* **Data records**

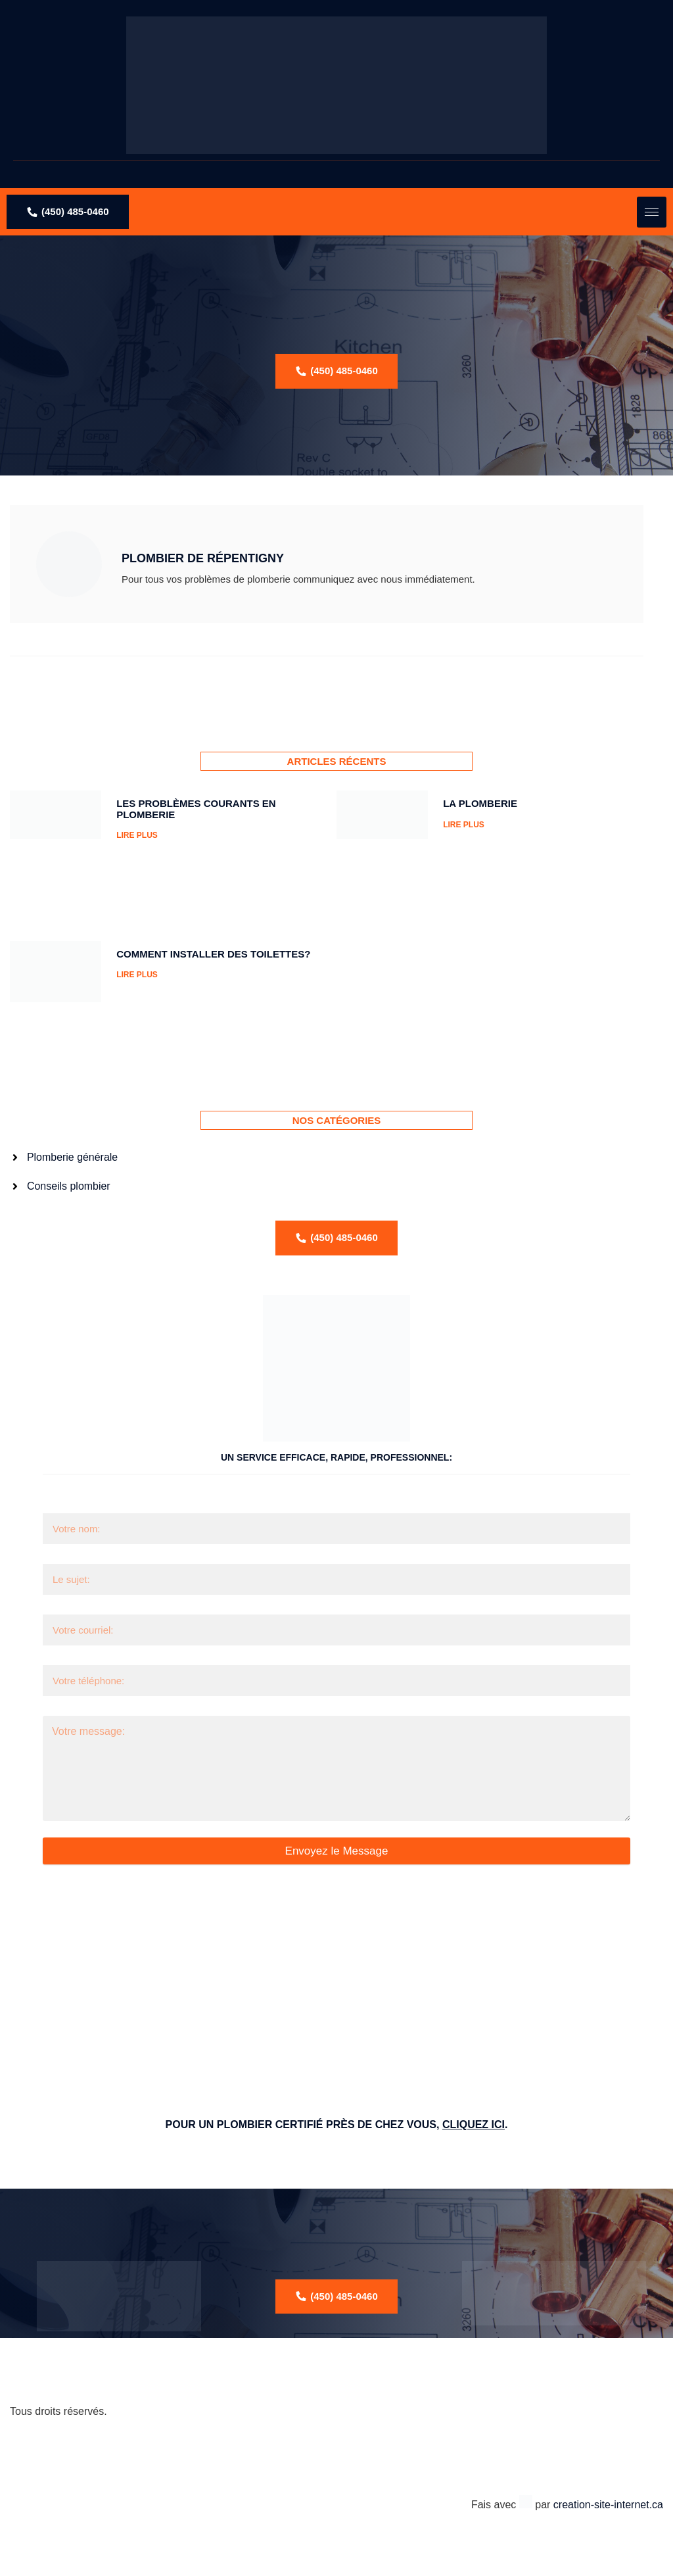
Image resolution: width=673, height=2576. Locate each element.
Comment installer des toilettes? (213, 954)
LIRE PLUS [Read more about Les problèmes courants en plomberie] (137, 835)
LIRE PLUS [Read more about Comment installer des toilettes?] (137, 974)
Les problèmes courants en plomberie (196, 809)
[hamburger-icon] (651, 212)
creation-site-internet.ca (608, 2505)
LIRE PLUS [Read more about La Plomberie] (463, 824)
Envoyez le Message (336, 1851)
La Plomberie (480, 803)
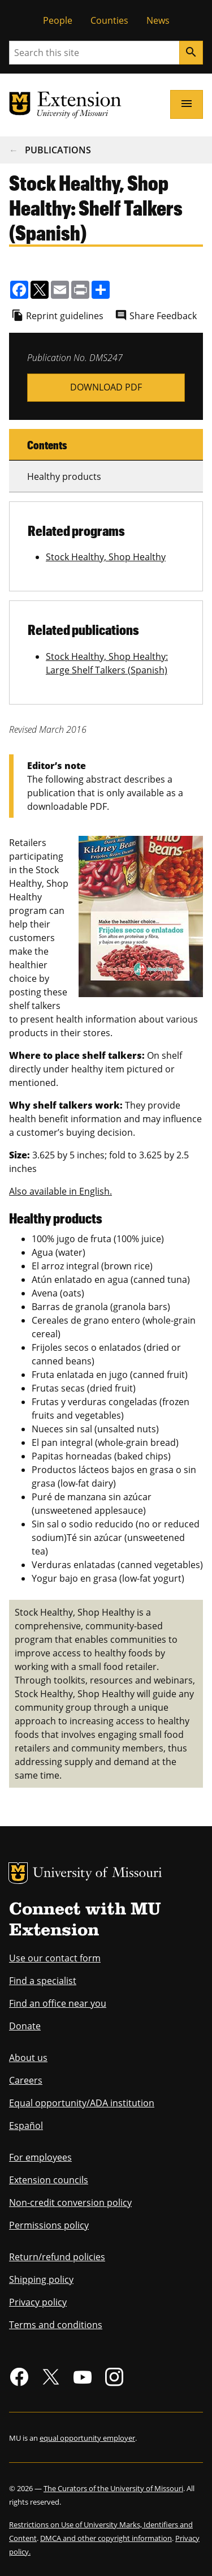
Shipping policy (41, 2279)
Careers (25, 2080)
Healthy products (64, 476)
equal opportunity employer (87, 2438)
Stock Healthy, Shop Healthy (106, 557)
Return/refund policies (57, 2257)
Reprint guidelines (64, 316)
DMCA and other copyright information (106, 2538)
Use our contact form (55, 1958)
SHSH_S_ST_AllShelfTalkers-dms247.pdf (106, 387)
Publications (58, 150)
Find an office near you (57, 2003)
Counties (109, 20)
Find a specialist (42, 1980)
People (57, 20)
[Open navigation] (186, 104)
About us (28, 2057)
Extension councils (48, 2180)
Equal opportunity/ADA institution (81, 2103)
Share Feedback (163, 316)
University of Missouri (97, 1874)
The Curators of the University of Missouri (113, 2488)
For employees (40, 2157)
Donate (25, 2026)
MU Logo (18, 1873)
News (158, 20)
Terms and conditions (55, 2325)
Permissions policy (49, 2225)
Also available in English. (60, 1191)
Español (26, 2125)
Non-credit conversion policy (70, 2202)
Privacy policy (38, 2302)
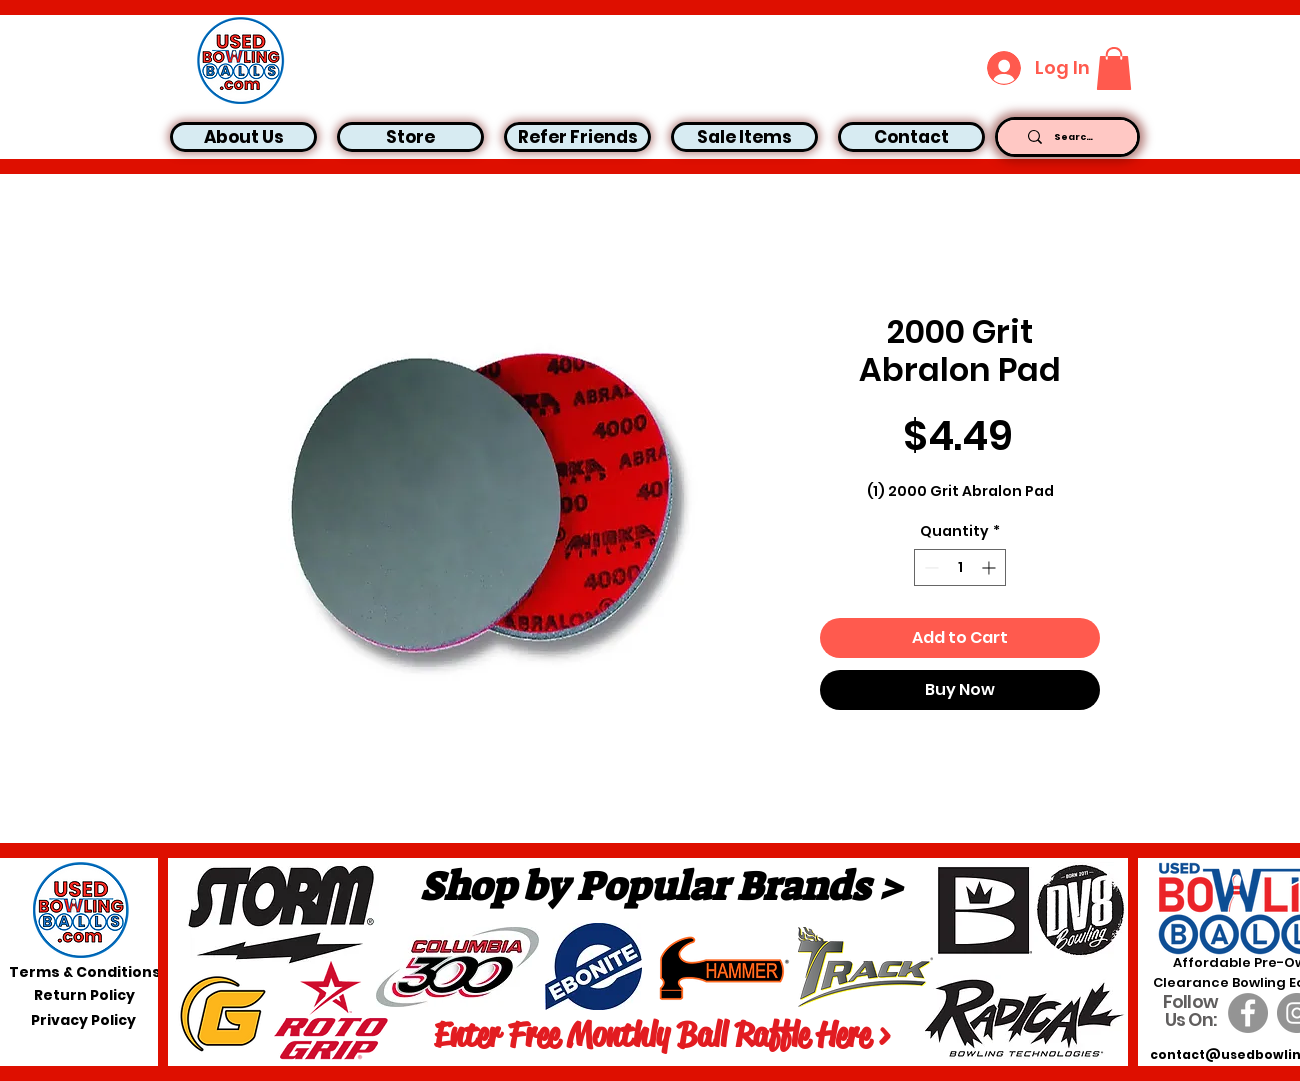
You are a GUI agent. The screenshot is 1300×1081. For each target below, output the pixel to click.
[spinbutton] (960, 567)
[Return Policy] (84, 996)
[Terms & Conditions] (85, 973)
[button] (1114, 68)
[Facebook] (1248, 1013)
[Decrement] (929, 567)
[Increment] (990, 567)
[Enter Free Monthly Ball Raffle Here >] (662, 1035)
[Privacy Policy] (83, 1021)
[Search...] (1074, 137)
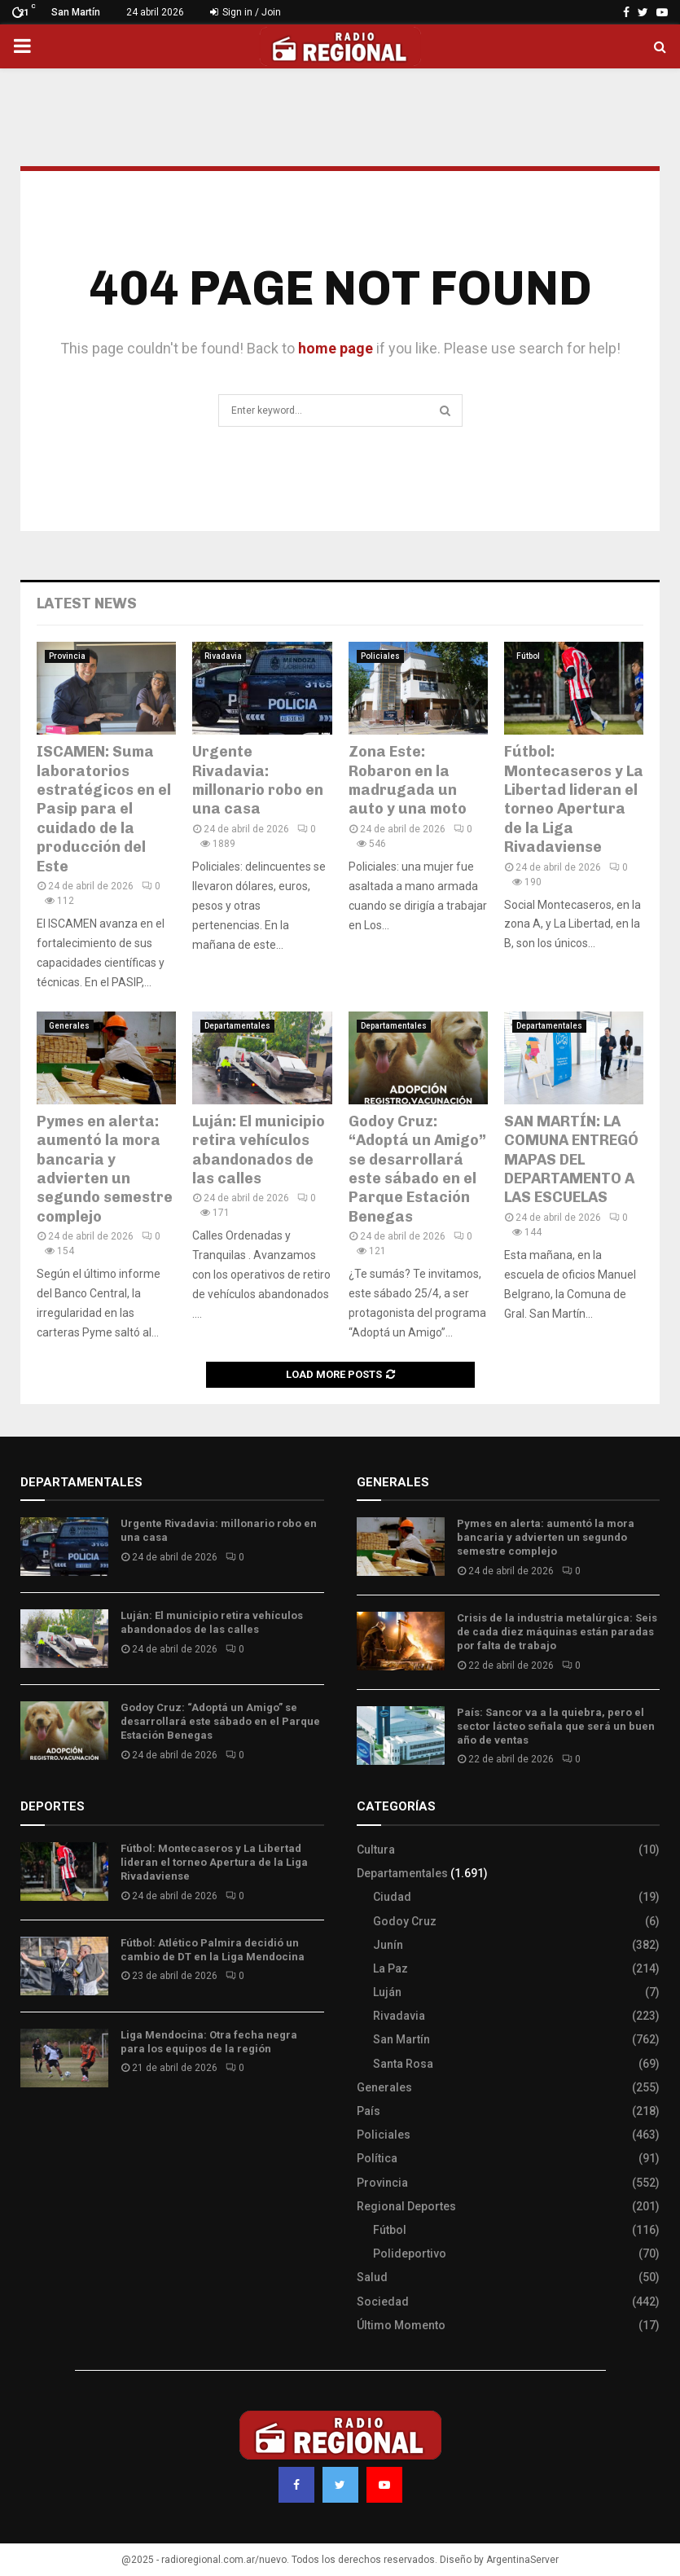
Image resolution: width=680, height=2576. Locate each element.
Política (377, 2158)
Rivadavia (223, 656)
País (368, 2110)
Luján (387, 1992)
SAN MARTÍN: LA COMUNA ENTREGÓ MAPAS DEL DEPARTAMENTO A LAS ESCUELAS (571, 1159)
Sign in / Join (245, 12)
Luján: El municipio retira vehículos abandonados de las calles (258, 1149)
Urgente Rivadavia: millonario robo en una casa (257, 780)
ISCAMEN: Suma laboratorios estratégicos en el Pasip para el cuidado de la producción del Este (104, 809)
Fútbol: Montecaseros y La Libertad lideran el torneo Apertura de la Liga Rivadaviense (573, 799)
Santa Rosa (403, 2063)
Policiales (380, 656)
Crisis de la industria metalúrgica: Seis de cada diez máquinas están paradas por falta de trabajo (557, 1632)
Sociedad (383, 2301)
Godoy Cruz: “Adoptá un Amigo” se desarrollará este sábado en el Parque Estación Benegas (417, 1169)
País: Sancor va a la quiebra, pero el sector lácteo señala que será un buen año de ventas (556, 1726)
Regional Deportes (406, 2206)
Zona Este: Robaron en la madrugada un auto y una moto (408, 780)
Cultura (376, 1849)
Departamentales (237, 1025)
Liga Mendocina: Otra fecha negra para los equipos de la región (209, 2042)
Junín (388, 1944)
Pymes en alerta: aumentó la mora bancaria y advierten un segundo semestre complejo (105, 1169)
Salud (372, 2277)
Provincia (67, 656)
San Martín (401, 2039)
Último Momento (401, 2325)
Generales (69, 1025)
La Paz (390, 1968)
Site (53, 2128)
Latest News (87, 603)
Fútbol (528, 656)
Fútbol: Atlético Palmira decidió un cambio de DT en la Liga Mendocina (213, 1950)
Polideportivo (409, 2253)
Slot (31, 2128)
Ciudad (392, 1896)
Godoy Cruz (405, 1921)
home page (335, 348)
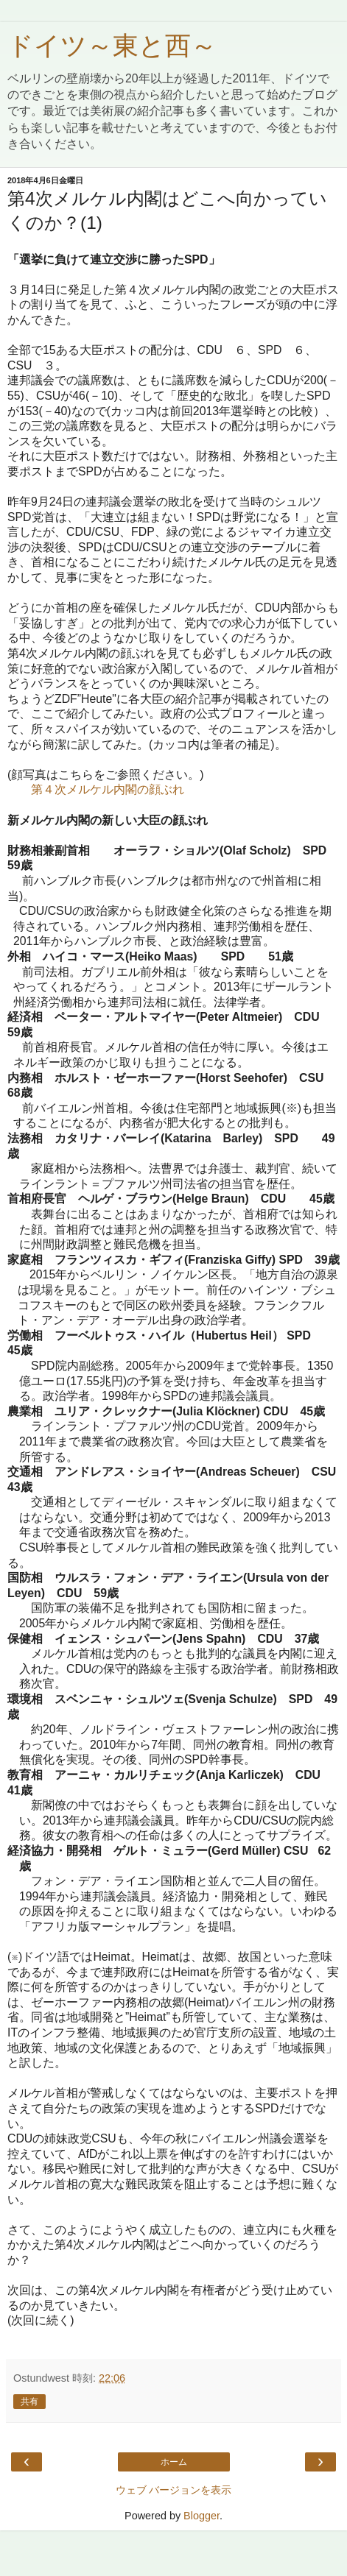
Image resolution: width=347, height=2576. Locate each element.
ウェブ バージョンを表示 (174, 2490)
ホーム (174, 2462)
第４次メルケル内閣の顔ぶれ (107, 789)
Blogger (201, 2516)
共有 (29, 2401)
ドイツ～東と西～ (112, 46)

* **Directions**
Reproduce the listing in full and exactly, excluding any pictures it holds.

* **Answer area**
Image resolution: width=673, height=2576. Locate each element.
Comment installer des toilettes? (213, 954)
LIRE PLUS [Read more about Les problèmes courants en plomberie] (137, 835)
LIRE PLUS [Read more about Comment installer des toilettes?] (137, 974)
Les problèmes courants en plomberie (196, 809)
[hamburger-icon] (651, 212)
creation-site-internet.ca (608, 2505)
LIRE PLUS [Read more about La Plomberie] (463, 824)
Envoyez le Message (336, 1851)
La Plomberie (480, 803)
Shipping policy (41, 2279)
Careers (25, 2080)
Healthy products (64, 476)
equal opportunity employer (87, 2438)
Stock Healthy, Shop Healthy (106, 557)
Return/refund policies (57, 2257)
Reprint guidelines (64, 316)
DMCA and other copyright information (106, 2538)
Use our contact form (55, 1958)
SHSH_S_ST_AllShelfTalkers-dms247.pdf (106, 387)
Publications (58, 150)
Find an office near you (57, 2003)
Counties (109, 20)
Find a specialist (42, 1980)
People (57, 20)
[Open navigation] (186, 104)
About us (28, 2057)
Extension councils (48, 2180)
Equal opportunity/ADA institution (81, 2103)
Share Feedback (163, 316)
University of Missouri (97, 1874)
The Curators of the University of Missouri (113, 2488)
For employees (40, 2157)
Donate (25, 2026)
MU Logo (18, 1873)
News (158, 20)
Terms and conditions (55, 2325)
Permissions policy (49, 2225)
Also available in English. (60, 1191)
Español (26, 2125)
Non-credit conversion policy (70, 2202)
Privacy policy (38, 2302)
You are a GUI agent. The screenshot is 1300×1081. For each target below, output the pixel to click.
[spinbutton] (960, 567)
[Return Policy] (84, 996)
[Terms & Conditions] (85, 973)
[button] (1114, 68)
[Facebook] (1248, 1013)
[Decrement] (929, 567)
[Increment] (990, 567)
[Enter Free Monthly Ball Raffle Here >] (662, 1035)
[Privacy Policy] (83, 1021)
[Search...] (1074, 137)
Image resolution: width=680, height=2576. Locate each element.
Política (377, 2158)
Rivadavia (223, 656)
País (368, 2110)
Luján (387, 1992)
SAN MARTÍN: LA COMUNA ENTREGÓ MAPAS DEL DEPARTAMENTO A LAS ESCUELAS (571, 1159)
Sign in / Join (245, 12)
Luján: El municipio retira vehículos abandonados de las calles (258, 1149)
Urgente Rivadavia: millonario robo en una casa (257, 780)
ISCAMEN: Suma laboratorios estratégicos en el Pasip para el cuidado de la producción del Este (104, 809)
Fútbol: Montecaseros y La Libertad lideran el torneo Apertura de la Liga Rivadaviense (573, 799)
Santa Rosa (403, 2063)
Policiales (380, 656)
Crisis de la industria metalúrgica: Seis de cada diez máquinas están paradas por falta de trabajo (557, 1632)
Sociedad (383, 2301)
Godoy Cruz: “Adoptá un Amigo” se desarrollará este sábado en el Parque Estación Benegas (417, 1169)
País: Sancor va a la quiebra, pero el sector lácteo señala que será un buen año de ventas (556, 1726)
Regional Deportes (406, 2206)
Zona Este: Robaron en la madrugada un auto y una moto (408, 780)
Cultura (376, 1849)
Departamentales (237, 1025)
Liga Mendocina: Otra fecha negra para los equipos de la región (209, 2042)
Junín (388, 1944)
Pymes en alerta: aumentó la mora bancaria y advierten un segundo semestre complejo (105, 1169)
Salud (372, 2277)
Provincia (67, 656)
San Martín (401, 2039)
Último Momento (401, 2325)
Generales (69, 1025)
La Paz (390, 1968)
Site (53, 2128)
Latest News (87, 603)
Fútbol (528, 656)
Fútbol: Atlético Palmira decidió un cambio de DT en la Liga Mendocina (213, 1950)
Polideportivo (409, 2253)
Slot (31, 2128)
Ciudad (392, 1896)
Godoy Cruz (405, 1921)
home page (335, 348)
Image resolution: width=347, height=2576. Locate each element.
ウェブ バージョンを表示 (174, 2490)
ホーム (174, 2462)
第４次メルケル内閣の顔ぶれ (107, 789)
Blogger (201, 2516)
共有 (29, 2401)
ドイツ～東と西～ (112, 46)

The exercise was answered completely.